Oggi, domenica di Pasqua, presto / un’improvvisa tempesta di neve / si è abbattuta sull’isola.
Mai come in questi giorni abbiamo ricordato i versi di Primavera 1938. O ce li hanno fatti ricordare. Nel marzo di quell’anno era iniziata la guerra di conquista di Hitler con l’annessione dell’Austria. Bertold Brecht, in esilio sull’isoletta danese di Fůnen, con versi intensi nella loro struggente essenzialità, porta la grande storia dentro l’apparente normalità del quotidiano.

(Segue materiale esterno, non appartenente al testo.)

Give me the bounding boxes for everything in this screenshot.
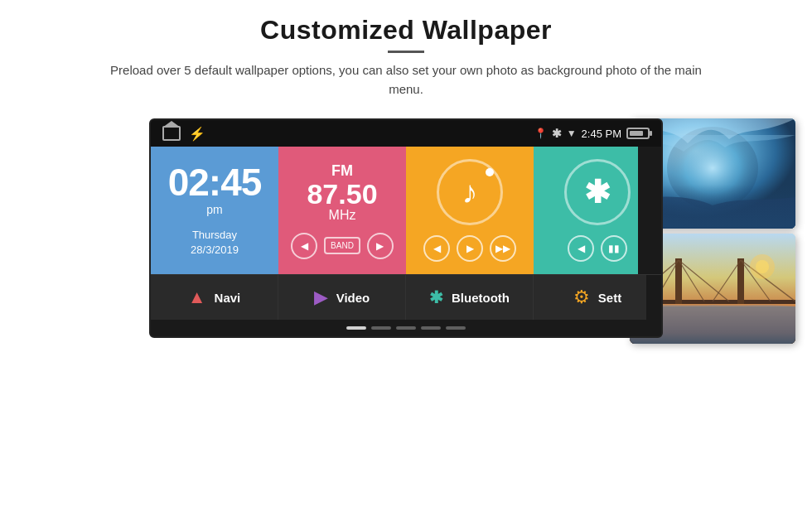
- nav-tile-navi[interactable]: ▲ Navi: [151, 275, 278, 320]
- usb-icon: ⚡: [189, 126, 205, 142]
- fm-next-button[interactable]: ▶: [367, 233, 394, 259]
- svg-point-15: [756, 260, 769, 273]
- clock-date: Thursday 28/3/2019: [191, 228, 239, 258]
- fm-controls: ◀ BAND ▶: [291, 233, 394, 259]
- nav-tile-settings[interactable]: ⚙ Sett: [534, 275, 661, 320]
- dot-indicators: [151, 320, 661, 336]
- status-left: ⚡: [162, 126, 205, 142]
- clock-time: 02:45: [168, 163, 262, 201]
- music-controls: ◀ ▶ ▶▶: [423, 235, 516, 262]
- location-icon: 📍: [534, 128, 547, 139]
- fm-unit: MHz: [329, 208, 356, 223]
- dot-1[interactable]: [346, 326, 366, 330]
- page-header: Customized Wallpaper Preload over 5 defa…: [58, 0, 754, 105]
- dot-2[interactable]: [371, 326, 391, 330]
- tile-music[interactable]: ♪ ◀ ▶ ▶▶: [406, 147, 534, 274]
- bt-pause-button[interactable]: ▮▮: [601, 235, 627, 262]
- svg-rect-5: [675, 258, 682, 304]
- bt-nav-icon: ✱: [429, 287, 443, 307]
- navi-icon: ▲: [188, 287, 206, 308]
- settings-edge-mask: [646, 275, 661, 320]
- music-dot: [486, 168, 494, 176]
- status-right: 📍 ✱ ▼ 2:45 PM: [534, 127, 650, 140]
- car-screen: ⚡ 📍 ✱ ▼ 2:45 PM 02:45: [149, 118, 663, 338]
- bluetooth-status-icon: ✱: [552, 127, 562, 140]
- page-title: Customized Wallpaper: [108, 15, 704, 46]
- tile-edge-mask: [638, 147, 661, 274]
- clock-ampm: pm: [206, 203, 222, 216]
- dot-4[interactable]: [421, 326, 441, 330]
- bottom-nav: ▲ Navi ▶ Video ✱ Bluetooth ⚙ Sett: [151, 274, 661, 320]
- status-time: 2:45 PM: [582, 128, 621, 140]
- car-screen-wrapper: ⚡ 📍 ✱ ▼ 2:45 PM 02:45: [149, 118, 663, 338]
- fm-frequency: 87.50: [307, 180, 377, 208]
- app-grid: 02:45 pm Thursday 28/3/2019 FM 87.50 MHz…: [151, 147, 661, 274]
- svg-rect-6: [737, 258, 744, 304]
- music-prev-button[interactable]: ◀: [423, 235, 450, 262]
- bt-prev-button[interactable]: ◀: [568, 235, 594, 262]
- main-content: ⚡ 📍 ✱ ▼ 2:45 PM 02:45: [0, 118, 812, 338]
- music-icon-circle: ♪: [437, 159, 503, 225]
- dot-5[interactable]: [446, 326, 466, 330]
- bluetooth-tile-icon: ✱: [584, 174, 611, 210]
- music-next-button[interactable]: ▶▶: [490, 235, 516, 262]
- bt-icon-circle: ✱: [564, 159, 631, 225]
- bt-controls: ◀ ▮▮: [568, 235, 627, 262]
- fm-prev-button[interactable]: ◀: [291, 233, 317, 259]
- video-label: Video: [336, 291, 370, 305]
- tile-clock[interactable]: 02:45 pm Thursday 28/3/2019: [151, 147, 278, 274]
- settings-icon: ⚙: [573, 287, 590, 308]
- navi-label: Navi: [215, 291, 241, 305]
- settings-label: Sett: [598, 291, 621, 305]
- home-icon: [162, 126, 181, 141]
- bluetooth-label: Bluetooth: [452, 291, 510, 305]
- video-icon: ▶: [314, 287, 328, 308]
- status-bar: ⚡ 📍 ✱ ▼ 2:45 PM: [151, 120, 661, 147]
- dot-3[interactable]: [396, 326, 416, 330]
- fm-band-button[interactable]: BAND: [324, 237, 360, 254]
- page-subtitle: Preload over 5 default wallpaper options…: [108, 61, 704, 99]
- fm-label: FM: [331, 162, 353, 180]
- music-play-button[interactable]: ▶: [457, 235, 483, 262]
- tile-fm[interactable]: FM 87.50 MHz ◀ BAND ▶: [278, 147, 406, 274]
- wifi-icon: ▼: [567, 128, 577, 139]
- music-note-icon: ♪: [462, 175, 478, 210]
- nav-tile-video[interactable]: ▶ Video: [278, 275, 406, 320]
- tile-bluetooth[interactable]: ✱ ◀ ▮▮: [534, 147, 661, 274]
- title-divider: [388, 51, 424, 53]
- nav-tile-bluetooth[interactable]: ✱ Bluetooth: [406, 275, 534, 320]
- battery-icon: [626, 128, 650, 139]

Era il 18 aprile, domenica di Pasqua, e tra i cespugli verdeggianti c’era la neve. Suo figlio lo strappa dalla scrivania, dove era impegnato a scrivere versi contro coloro che stanno preparando una guerra che può cancellare il continente e lo invita a prendersi cura di un piccolo albero: un albicocco tremante di freddo che viene coperto da un sacco. Un gesto semplice, un gesto di vera empatia solidale. L’umanità dell’amore anche verso un alberello durante la bufera, in quella Pasqua di tanti anni fa ma che sentiamo terribilmente vicina. Forse per questo può assumere un significato particolare pensare che dopo il 17 aprile, festa di Pasqua, nonché domenica dei salici per il rito ortodosso, e prima del 24, Pasqua ortodossa, si celebra il 22 la giornata mondiale della Terra.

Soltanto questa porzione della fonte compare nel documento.